Sam and Emily of 'Two Roads Farm' harvest zucchini at their gourmet prime. They harvest and sell baskets of tiny, assorted summer squash at the Denman Island Saturday Market. I overheard a woman at their tent exclaim that "all these years she was growing them wrong". In fact, she was probably growing them right... just harvesting them wrong!
The secret... pick them young! The 'big' yellow zucchini above is 4" long!
The very best zucchinis to eat are 3-4 inches long. Being young, tender and crisp, you can do almost anything with them. All gardeners know by the end of the season, or during late summer clean up, inevitably the frighteningly out-sized, monster zucchini will appear. Many simply compost these specimens, others bravely soldier on with zucchini loaf, zucchini pickles, zucchini chocolate cake and heaven knows what other concoctions. My favorite options; cut them in half and place them outside the garden gate for the deer... chickens also love them this way. 

Summer squash cooked fresh from the garden are sweeter and more delicious than those found in grocery stores. They can be quickly rinsed to get rid of soil or dust but must never see water again. Picked in their infancy, they need only be tossed with some butter in a fry pan for several minutes over a medium heat to bring out their best. For the BBQ you will need to pick them a little larger, about 6-8" long, to slice in half or thirds.

This is a favorite of mine; try it at your next cook out. 

6 Tbsp. (1½ -2 lemons) fresh squeezed lemon juice 
6 Tbsp. olive oil 
2 Tbsp. finely minced white onion 
2 cloves garlic, minced 
1 Tbsp. fresh thyme leaves, minced 
½ tsp. sea salt 
½ tsp. black pepper 
Several dashes of Tabasco Sauce 
6 small zucchini (6-8 inches long) halved lengthwise 

Shake the marinade ingredients together in a jar. Let sit 20 minutes. In a shallow pan, arrange the zucchini in a single layer and cover with the marinade. Allow to sit for 2 hours, turn and baste occasionally with the marinade. 
Prior to lighting the barbecue, brush or spray the grill with a light coat of vegetable oil. Preheat the barbecue to medium-high. Grill zucchini cut-side down for 4 minutes. Flip over and baste with remaining marinade. Continue to grill until tender, about 10-12 minutes total.  
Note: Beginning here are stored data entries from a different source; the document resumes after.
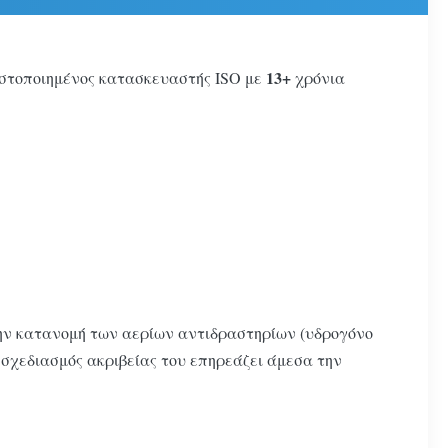
13+
ιστοποιημένος κατασκευαστής ISO με
χρόνια
την κατανομή των αερίων αντιδραστηρίων (υδρογόνο
 σχεδιασμός ακριβείας του επηρεάζει άμεσα την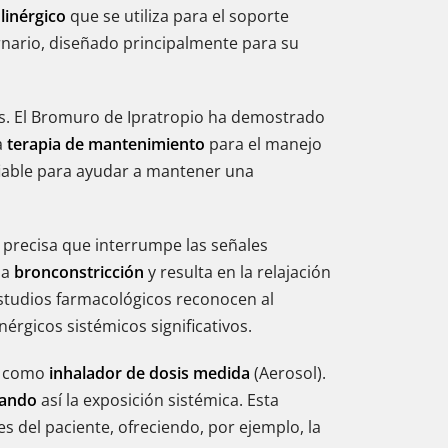
linérgico
que se utiliza para el soporte
nario, diseñado principalmente para su
rios. El Bromuro de Ipratropio ha demostrado
a
terapia de mantenimiento
para el manejo
fiable para ayudar a mantener una
ca precisa que interrumpe las señales
la
bronconstricción
y resulta en la relajación
 estudios farmacológicos reconocen al
inérgicos sistémicos significativos.
 y como
inhalador de dosis medida
(Aerosol).
zando
así la exposición sistémica. Esta
s del paciente, ofreciendo, por ejemplo, la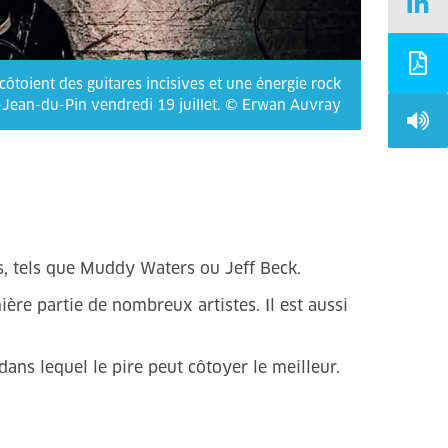
ôtoient des guitares incisives et une énergie rock
t-Jean-du-Pin vendredi 19 juillet. © Erwan Auvray
es, tels que Muddy Waters ou Jeff Beck.
ère partie de nombreux artistes. Il est aussi
ans lequel le pire peut côtoyer le meilleur.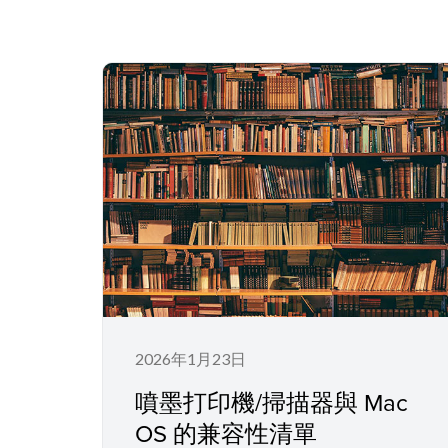
2026年1月23日
噴墨打印機/掃描器與 Mac
OS 的兼容性清單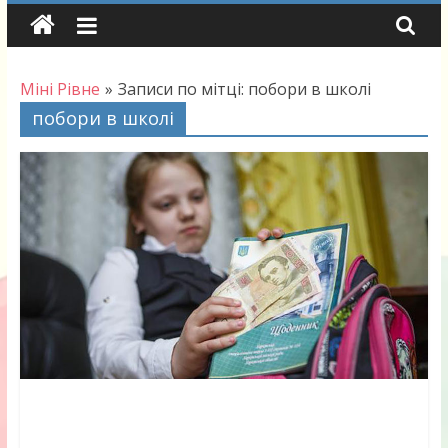
Skip
to
content
Міні Рівне
»
Записи по мітці: побори в школі
побори в школі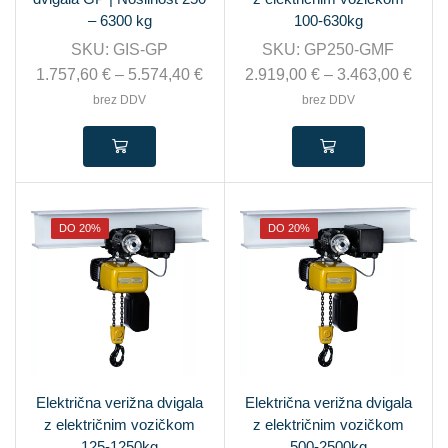
– 6300 kg
100-630kg
SKU:
GIS-GP
SKU:
GP250-GMF
1.757,60
€
–
5.574,40
€
2.919,00
€
–
3.463,00
€
brez DDV
brez DDV
DO 20%
DO 20%
Električna verižna dvigala
Električna verižna dvigala
z električnim vozičkom
z električnim vozičkom
125-1250kg
500-2500kg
Till next time, Happy Gardening and Bon Appétit!

Photo by Sally Rae ~ Baby Zucchini and Patty Pan from Sally Rae's garden
Recipe from 'For the Love of Food' by Sally Rae

Tuesday, August 2, 2016

Big Bowls of Beautiful Berries!

Big, sweet and juicy ... Seascape Strawberries
 from Windhover Farm
In celebration of summer, I set out for my annual ritual of strawberry picking, at Windhover Farm on Dove Creek Road.
It's always a pleasure to catch up with Andrea and it never feels that a year has passed us by!

Today was an impromptu trip. Waking up to an overcast sky, a slight breeze and cooler temperatures ... perfect weather for a few hours in the field. These beauties will be enjoyed fresh for a few days and the rest frozen for winter; destined for breakfast smoothies and possibly a batch of Strawberry/Blackberry Jam.
This is my third year picking summer strawberries at Windhover Farm. For some reason the June berries come and go, and I miss the window every year. Not to worry, the Seascape plants in my garden produce a far more impressive crop in the summer and early fall. The Burch Family farm grows my favorite variety, Seascape, along with Tristar and a few others. The blueberries and raspberries are all but finished but the strawberries are getting their second wind, are plentiful and easy to pick. Enough chatter... I have 18 pounds of strawberries waiting for me!!
Thanks Andrea, Happy gardening and see you next year!